L’économie chinoise minée par une crise de confiance
Le PIB de la deuxième puissance économique mondiale a progressé de 5,2 % en 2023, l’une des plus faibles croissances des dernières décennies. La levée des drastiques restrictions anti-Covid n’a pas offert le rebond espéré.
Vue aérienne d’un projet résidentiel développé par Country Garden, dans la brume de la ville de Zhenjiang, dans la province de Jiangsu, à l’Est de la Chine. (Fang Dongxu/Utuku/Ropi-rea)
La levée des drastiques restrictions anti-Covid il y a un an n’aura pas eu l’effet de rebond escompté en Chine. La croissance s’est située l’an dernier à l’un de ses plus bas niveaux depuis trois décennies. Le PIB de la deuxième puissance économique mondiale a progressé de 5,2 % au quatrième trimestre et pour l’ensemble de l’année 2023, selon les données publiées ce mercredi par le Bureau d’Etat des statistiques.

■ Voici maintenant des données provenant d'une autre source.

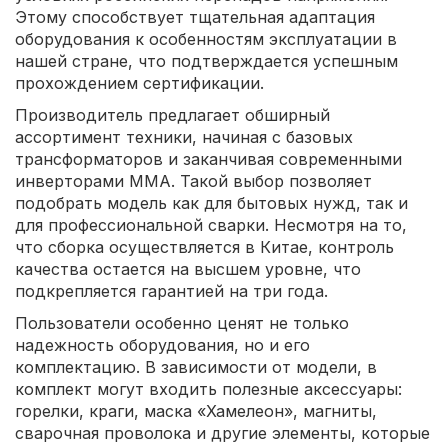
Этому способствует тщательная адаптация
оборудования к особенностям эксплуатации в
нашей стране, что подтверждается успешным
прохождением сертификации.
Производитель предлагает обширный
ассортимент техники, начиная с базовых
трансформаторов и заканчивая современными
инверторами ММА. Такой выбор позволяет
подобрать модель как для бытовых нужд, так и
для профессиональной сварки. Несмотря на то,
что сборка осуществляется в Китае, контроль
качества остается на высшем уровне, что
подкрепляется гарантией на три года.
Пользователи особенно ценят не только
надежность оборудования, но и его
комплектацию. В зависимости от модели, в
комплект могут входить полезные аксессуары:
горелки, краги, маска «Хамелеон», магниты,
сварочная проволока и другие элементы, которые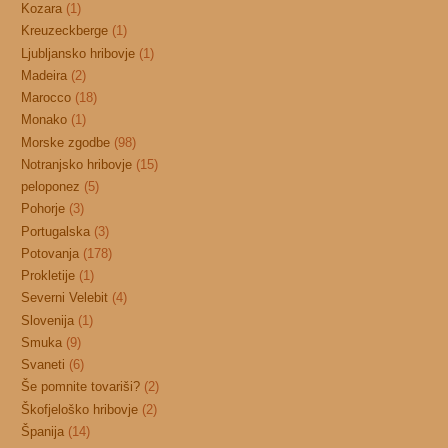
Kozara
(1)
Kreuzeckberge
(1)
Ljubljansko hribovje
(1)
Madeira
(2)
Marocco
(18)
Monako
(1)
Morske zgodbe
(98)
Notranjsko hribovje
(15)
peloponez
(5)
Pohorje
(3)
Portugalska
(3)
Potovanja
(178)
Prokletije
(1)
Severni Velebit
(4)
Slovenija
(1)
Smuka
(9)
Svaneti
(6)
Še pomnite tovariši?
(2)
Škofjeloško hribovje
(2)
Španija
(14)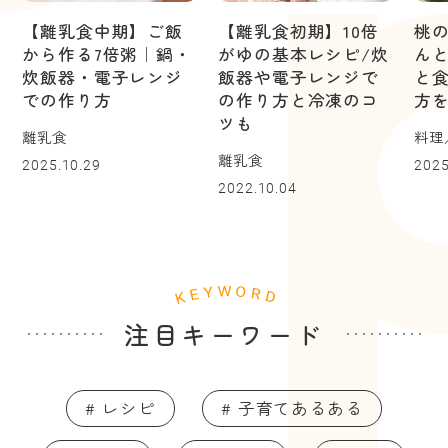
【離乳食中期】ご飯
【離乳食初期】10倍
桃
から作る7倍粥｜鍋・
がゆの基本レシピ/炊
ん
炊飯器・電子レンジ
飯器や電子レンジで
と
での作り方
の作り方と冷凍のコ
方
ツも
離乳食
料理
離乳食
2025.10.29
2025
2022.10.04
注目キーワード
# レシピ
# 子育てあるある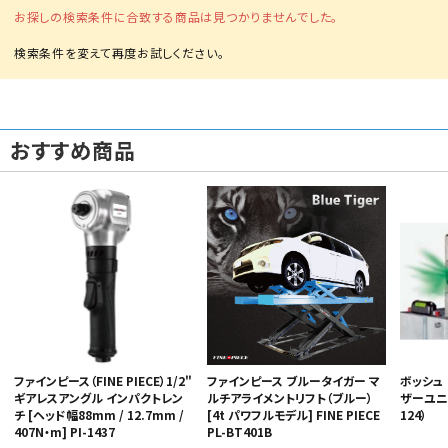
お探しの検索条件に合致する商品は見つかりませんでした。
おすすめ商品
カテゴリから選ぶ
メーカーから選ぶ
ガレージ機器
補助金で購入
ファインピース ブルータイガー マ
ボッシュ
ファインピース（FINE PIECE）1/2"
ルチアライメントリフト（ブルー）
ザーユニット
ギアレスアングル インパクトレン
[4t パワフルモデル] FINE PIECE
124）
チ [ヘッド幅88mm / 12.7mm /
PL-BT401B
407N・m] PI-1437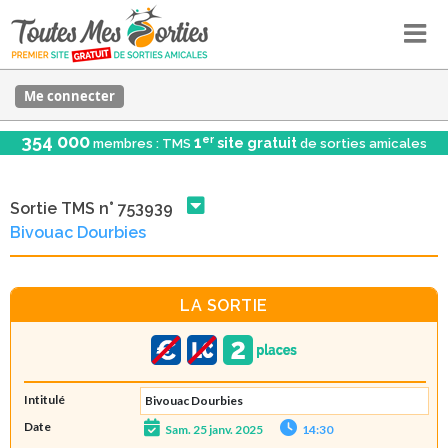
Me connecter
354 000
er
1
site gratuit
membres : TMS
de sorties amicales
Sortie TMS n° 753939
Bivouac Dourbies
LA SORTIE
Intitulé
Bivouac Dourbies
Date
Sam. 25 janv. 2025
14:30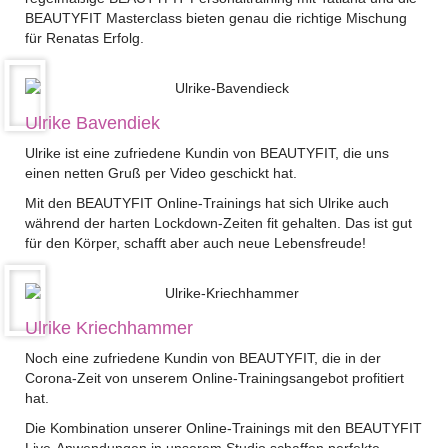
BEAUTYFIT Masterclass bieten genau die richtige Mischung
für Renatas Erfolg.
Ulrike Bavendiek
Ulrike ist eine zufriedene Kundin von BEAUTYFIT, die uns
einen netten Gruß per Video geschickt hat.
Mit den BEAUTYFIT Online-Trainings hat sich Ulrike auch
während der harten Lockdown-Zeiten fit gehalten. Das ist gut
für den Körper, schafft aber auch neue Lebensfreude!
Ulrike Kriechhammer
Noch eine zufriedene Kundin von BEAUTYFIT, die in der
Corona-Zeit von unserem Online-Trainingsangebot profitiert
hat.
Die Kombination unserer Online-Trainings mit den BEAUTYFIT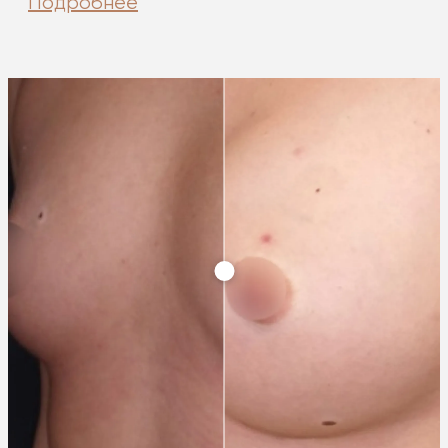
Подробнее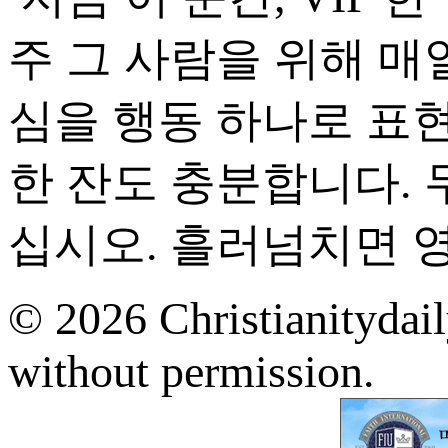
주 그 사람을 위해 매
심을 행동 하나로 표현
한 잔도 충분합니다. 
십시오. 흘러넘치면 
© 2026 Christianitydail
without permission.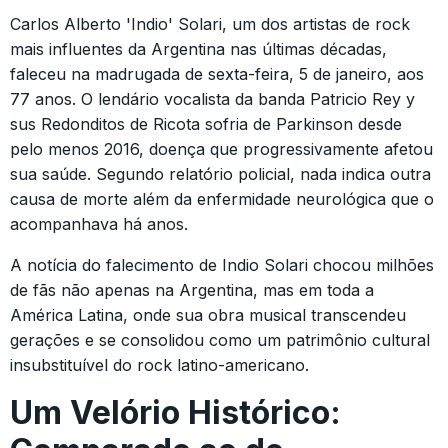
Carlos Alberto 'Indio' Solari, um dos artistas de rock
mais influentes da Argentina nas últimas décadas,
faleceu na madrugada de sexta-feira, 5 de janeiro, aos
77 anos. O lendário vocalista da banda Patricio Rey y
sus Redonditos de Ricota sofria de Parkinson desde
pelo menos 2016, doença que progressivamente afetou
sua saúde. Segundo relatório policial, nada indica outra
causa de morte além da enfermidade neurológica que o
acompanhava há anos.
A notícia do falecimento de Indio Solari chocou milhões
de fãs não apenas na Argentina, mas em toda a
América Latina, onde sua obra musical transcendeu
gerações e se consolidou como um patrimônio cultural
insubstituível do rock latino-americano.
Um Velório Histórico: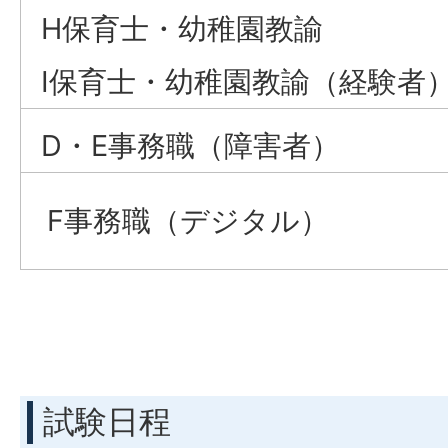
H保育士・幼稚園教諭
I保育士・幼稚園教諭（経験者
D・E事務職（障害者）
F事務職（デジタル）
試験日程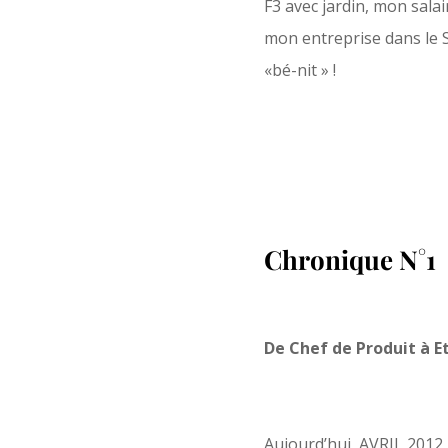
F3 avec jardin, mon sala
mon entreprise dans le S
«bé-nit » !
Chronique N°1
De Chef de Produit à E
Aujourd’hui, AVRIL 2012,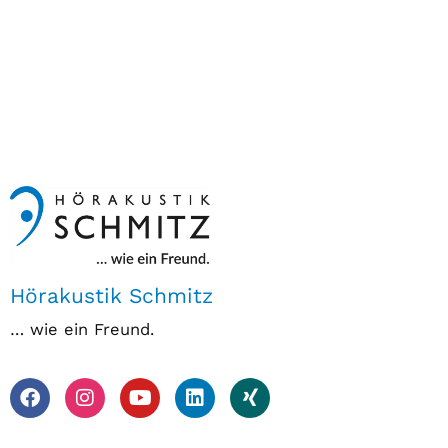
Hörakustik Schmitz
… wie ein Freund.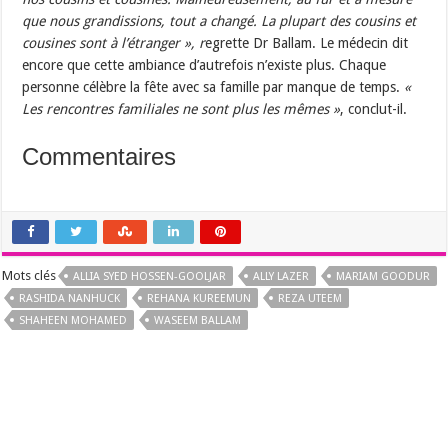
que nous grandissions, tout a changé. La plupart des cousins et
cousines sont à l’étranger », r
egrette Dr Ballam. Le médecin dit
encore que cette ambiance d’autrefois n’existe plus. Chaque
personne célèbre la fête avec sa famille par manque de temps.
«
Les rencontres familiales ne sont plus les mêmes »
, conclut-il.
Commentaires
Mots clés
ALLIA SYED HOSSEN-GOOLJAR
ALLY LAZER
MARIAM GOODUR
RASHIDA NANHUCK
REHANA KUREEMUN
REZA UTEEM
SHAHEEN MOHAMED
WASEEM BALLAM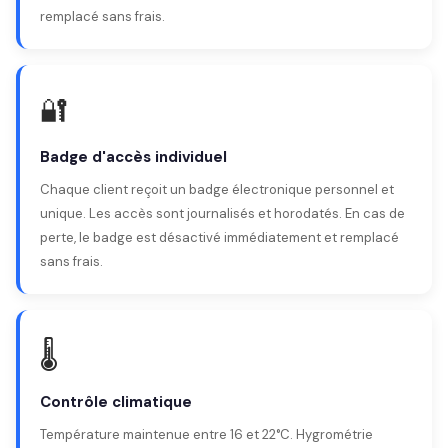
remplacé sans frais.
🔐
Badge d'accès individuel
Chaque client reçoit un badge électronique personnel et
unique. Les accès sont journalisés et horodatés. En cas de
perte, le badge est désactivé immédiatement et remplacé
sans frais.
🌡️
Contrôle climatique
Température maintenue entre 16 et 22°C. Hygrométrie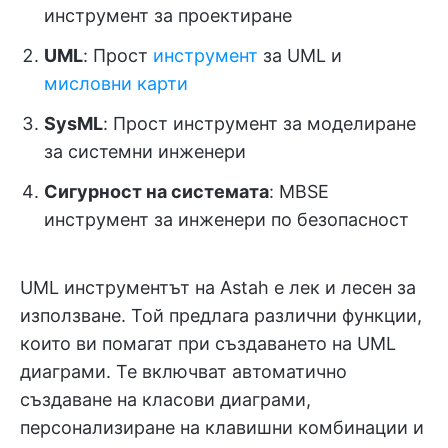
инструмент за проектиране
UML
: Прост
инструмент
за UML и
мисловни карти
SysML
: Прост инструмент за моделиране
за системни инженери
Сигурност на системата
: MBSE
инструмент за инженери по безопасност
UML инструментът на Astah е лек и лесен за
използване. Той предлага различни функции,
които ви помагат при създаването на UML
диаграми. Те включват автоматично
създаване на класови диаграми,
персонализиране на клавишни комбинации и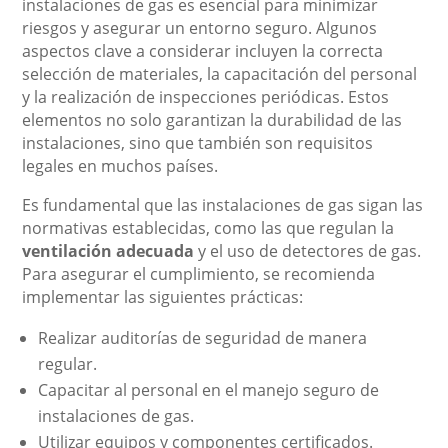
instalaciones de gas es esencial para minimizar
riesgos y asegurar un entorno seguro. Algunos
aspectos clave a considerar incluyen la correcta
selección de materiales, la capacitación del personal
y la realización de inspecciones periódicas. Estos
elementos no solo garantizan la durabilidad de las
instalaciones, sino que también son requisitos
legales en muchos países.
Es fundamental que las instalaciones de gas sigan las
normativas establecidas, como las que regulan la
ventilación adecuada
y el uso de detectores de gas.
Para asegurar el cumplimiento, se recomienda
implementar las siguientes prácticas:
Realizar auditorías de seguridad de manera
regular.
Capacitar al personal en el manejo seguro de
instalaciones de gas.
Utilizar equipos y componentes certificados.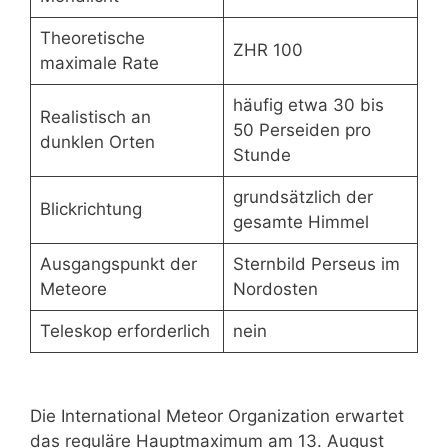
Theoretische
ZHR 100
maximale Rate
häufig etwa 30 bis
Realistisch an
50 Perseiden pro
dunklen Orten
Stunde
grundsätzlich der
Blickrichtung
gesamte Himmel
Ausgangspunkt der
Sternbild Perseus im
Meteore
Nordosten
Teleskop erforderlich
nein
Die International Meteor Organization erwartet
das reguläre Hauptmaximum am 13. August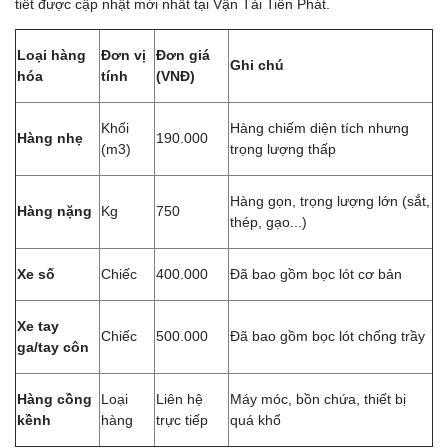
tiết được cập nhật mới nhất tại Vận Tải Tiến Phát.
Loại hàng
Đơn vị
Đơn giá
Ghi chú
hóa
tính
(VNĐ)
Khối
Hàng chiếm diện tích nhưng
Hàng nhẹ
190.000
(m3)
trọng lượng thấp
Hàng gọn, trọng lượng lớn (sắt,
Hàng nặng
Kg
750
thép, gạo...)
Xe số
Chiếc
400.000
Đã bao gồm bọc lót cơ bản
Xe tay
Chiếc
500.000
Đã bao gồm bọc lót chống trầy
ga/tay côn
Hàng cồng
Loại
Liên hệ
Máy móc, bồn chứa, thiết bị
kềnh
hàng
trực tiếp
quá khổ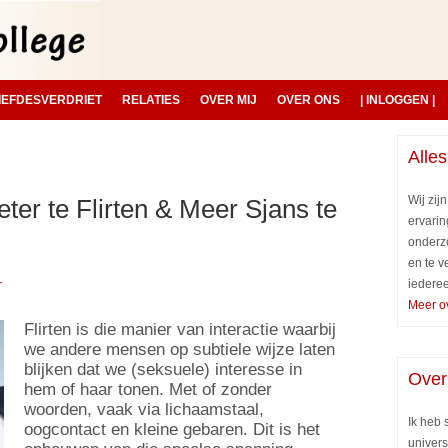
IEFDESVERDRIET
RELATIES
OVER MIJ
OVER ONS
| INLOGGEN |
Alles
Wij zij
er te Flirten & Meer Sjans te
ervarin
onderz
en te v
iederee
r
Meer o
Flirten is die manier van interactie waarbij
we andere mensen op subtiele wijze laten
blijken dat we (seksuele) interesse in
Over
hem of haar tonen. Met of zonder
woorden, vaak via lichaamstaal,
Ik heb
oogcontact en kleine gebaren. Dit is het
univers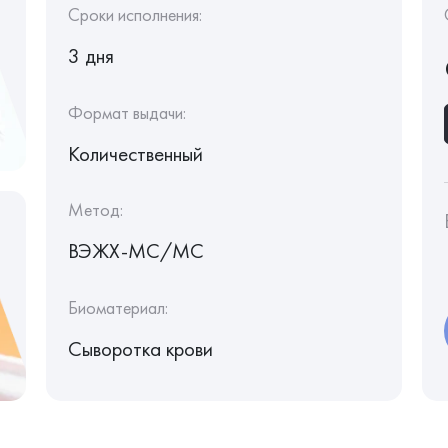
Сроки исполнения:
3 дня
Формат выдачи:
Количественный
Метод:
ВЭЖХ-МС/МС
Биоматериал:
Сыворотка крови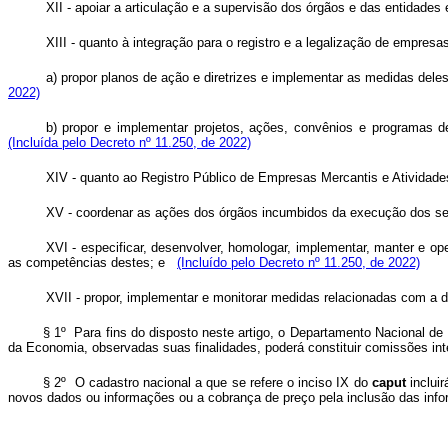
XII - apoiar a articulação e a supervisão dos órgãos e das entidades 
XIII - quanto à integração para o registro e a legalização de empresa
a) propor planos de ação e diretrizes e implementar as medidas deles 
2022)
b) propor e implementar projetos, ações, convênios e programas d
(Incluída pelo Decreto nº 11.250, de 2022)
XIV - quanto ao Registro Público de Empresas Mercantis e Atividades
XV - coordenar as ações dos órgãos incumbidos da execução dos ser
XVI - especificar, desenvolver, homologar, implementar, manter e op
as competências destes; e
(Incluído pelo Decreto nº 11.250, de 2022)
XVII - propor, implementar e monitorar medidas relacionadas com a 
§ 1º Para fins do disposto neste artigo, o Departamento Nacional de 
da Economia, observadas suas finalidades, poderá constituir comissõ
§ 2º O cadastro nacional a que se refere o inciso IX do
caput
incluir
novos dados ou informações ou a cobrança de preço pela inclusão das 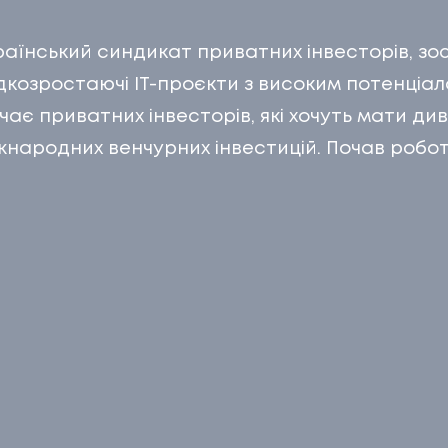
БЛО
раїнський синдикат приватних інвесторів, з
07
ТИ
КО
идкозростаючі IT-проєкти з високим потенціал
ає приватних інвесторів, які хочуть мати д
народних венчурних інвестицій. Почав роботу
И
КОН
АС
С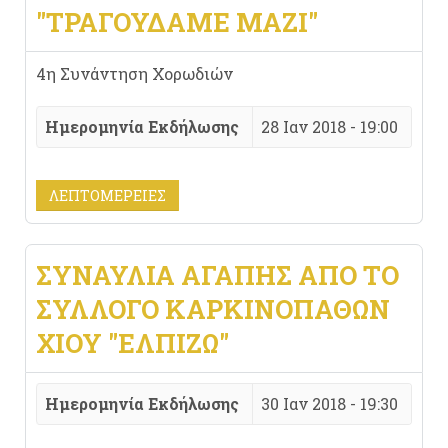
"ΤΡΑΓΟΥΔΆΜΕ ΜΑΖΊ"
4η Συνάντηση Χορωδιών
Ημερομηνία Εκδήλωσης
28 Ιαν 2018 - 19:00
ΛΕΠΤΟΜΈΡΕΙΕΣ
ΣΥΝΑΥΛΊΑ ΑΓΆΠΗΣ ΑΠΌ ΤΟ
ΣΎΛΛΟΓΟ ΚΑΡΚΙΝΟΠΑΘΏΝ
ΧΊΟΥ "ΕΛΠΊΖΩ"
Ημερομηνία Εκδήλωσης
30 Ιαν 2018 - 19:30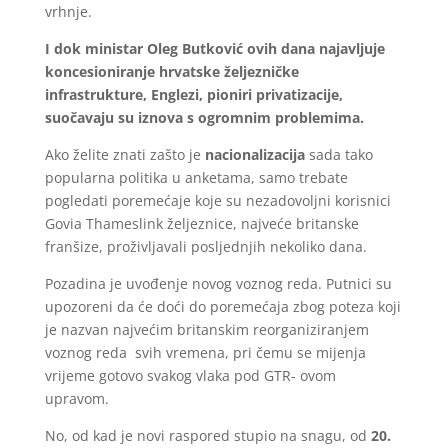
vrhnje.
I dok ministar Oleg Butković ovih dana najavljuje
koncesioniranje hrvatske željezničke
infrastrukture, Englezi, pioniri privatizacije,
suočavaju su iznova s ogromnim problemima.
Ako želite znati zašto je
nacionalizacija
sada tako
popularna politika u anketama, samo trebate
pogledati poremećaje koje su nezadovoljni korisnici
Govia Thameslink željeznice, najveće britanske
franšize, proživljavali posljednjih nekoliko dana.
Pozadina je uvođenje novog voznog reda. Putnici su
upozoreni da će doći do poremećaja zbog poteza koji
je nazvan najvećim britanskim reorganiziranjem
voznog reda svih vremena, pri čemu se mijenja
vrijeme gotovo svakog vlaka pod GTR- ovom
upravom.
No, od kad je novi raspored stupio na snagu, od
20.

Hormis les trois années pendant lesquelles la Chine s’est fermée au monde extérieur dans le cadre de sa politique « zéro Covid » , l’économie du pays a connu en 2023 sa croissance annuelle la plus lente depuis 1990 (3,9 %), l’année qui a suivi les manifestations étudiantes, écrasées dans le sang autour de la place Tiananmen à Pékin, en juin 1989, entraînant une mise au ban de la Chine sur la scène internationale. En 2022, la croissance s’était établie à 3 %, et à 2,2 % en 2020, première année du Covid-19.
« L’année ne s’est pas déroulée comme espéré »
Le Premier ministre Li Qiang avait vendu la mèche dès mardi, lors du Forum de Davos , pour mieux souligner que le taux de croissance était conforme à l’objectif « d’environ 5 % » fixé en début d’année par Pékin. Cet objectif avait alors été jugé particulièrement modeste par les économistes. La croissance bénéfice en outre d’un effet de base très favorable après une année 2022 marquée par des multiples confinements, dont celui particulièrement long et sévère de Shanghai , l’un des principaux poumons économiques du pays.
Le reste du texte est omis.